Usia sekolah dasar merupakan tahap terbaik perkembangan anak dalam mengembangkan kemampuan membaca, menulis dan berhitung. Menurut Horton (2008) Literasi Dasar (Basic Literacy), kadang-kadang disebut Literasi Fungsional (FunctionalLiteracy), merupakan kemampuan dasar literasi atau sistem belajar konvensional seperti bagaimana membaca, menulis, dan melakukan perhitungan numerik.

 Oleh karena itu, budaya literasi di sekolah dasar akan menekankan pada literasi awal terlebih dahulu yaitu membaca, menulis dan berhitung.  Keberhasilan literasi awal akan membentuk keberhasilan literasi lainnya Budaya literasi di sekolah merupakan budaya kolaboratif  sehingga bukan hanya membutuhkan peran guru dan siswa, tetapi peran semua warga sekolah dan orang tua siswa.

 Walaupun peran guru sangat dominan dalam mengembangkan budaya literasi tetapi semua warga sekolah harus berupaya menciptakan suasana yang mendukung budaya literasi tersebut. Teori Zone of Proximal Development dari Vygotsky yang menyebutkan bahwa sebagai pendidik, guru memiliki peran yang sangat strategis untuk membantu perkembangan peserta didik secara maksimal. Bantuan yang diberikan guru akan sangat membantu perkembangan kognitif dan kemampuan peserta didik terutama dalam kemampuan  literasi siswa.

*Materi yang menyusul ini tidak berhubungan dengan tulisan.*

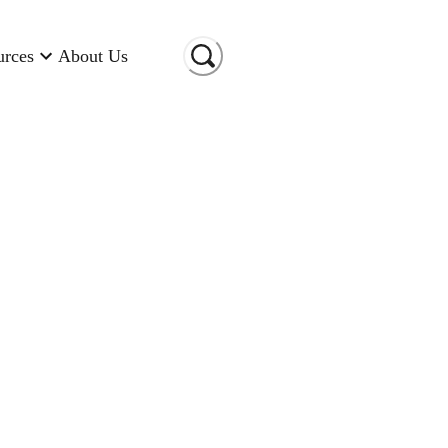
urces
About Us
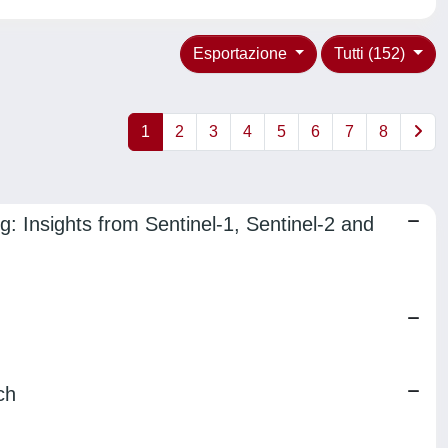
Esportazione
Tutti (152)
1
2
3
4
5
6
7
8
: Insights from Sentinel-1, Sentinel-2 and
ch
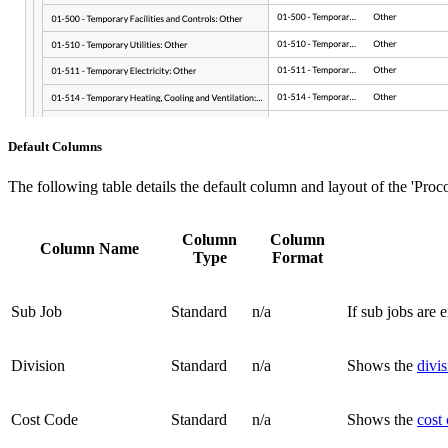
Default Columns
The following table details the default column and layout of the 'Pr
Column
Column
Column Name
Type
Format
Sub Job
Standard
n/a
If sub jobs are 
Division
Standard
n/a
Shows the
divi
Cost Code
Standard
n/a
Shows the
cost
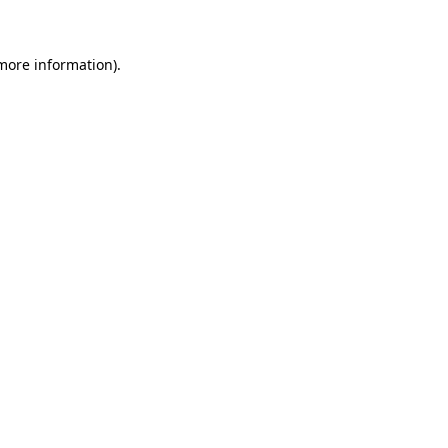
 more information)
.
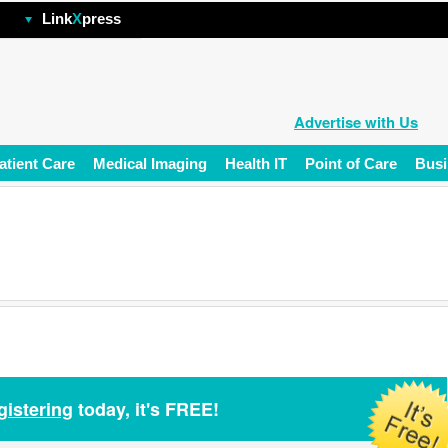
hp
Link
X
press
Advertise with Us
atient Care
Medical Imaging
Health IT
Point of Care
Busi
gistering
today, it's FREE!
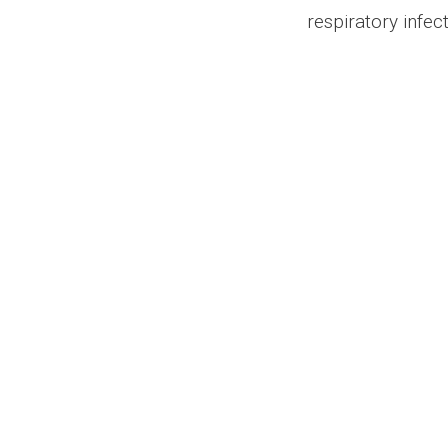
respiratory infec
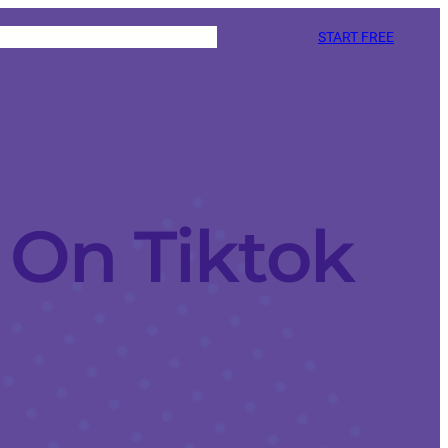
START FREE
On Tiktok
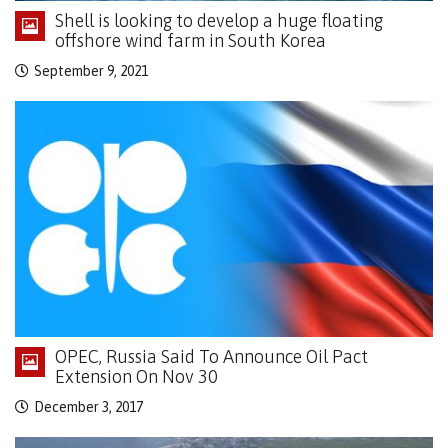
Shell is looking to develop a huge floating
offshore wind farm in South Korea
September 9, 2021
OPEC, Russia Said To Announce Oil Pact
Extension On Nov 30
December 3, 2017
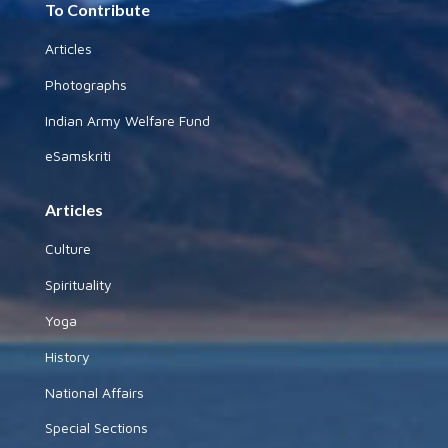
To Contribute
Articles
Photographs
Indian Army Welfare Fund
eSamskriti
Articles
Culture
Spirituality
Yoga
History
National Affairs
Special Sections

Peran guru  dalam budaya literasi dengan memasukkan pembiasaan literasi dalam pembelajaran. Upaya pertama  yang ditempuh dalam membiasakan budaya literasi dapat dilakukan dengan membuat media dan sumber literasi yang menarik, menyenangkan dan bermakna. Apabila media yang digunakan menarik, barulah kita bisa melanjutkan dengan metode pembiasaan literasi. Kegiatan ini bisa kita masukkan ke dalam proses pembelajaran dengan berbagai tahap pembiasaan. Dalam tahap awal, pembiasaan bisa dilakukan dengan cara membaca minimal 15 menit dalam sehari selama satu minggu sebelum pembelajaran dimulai.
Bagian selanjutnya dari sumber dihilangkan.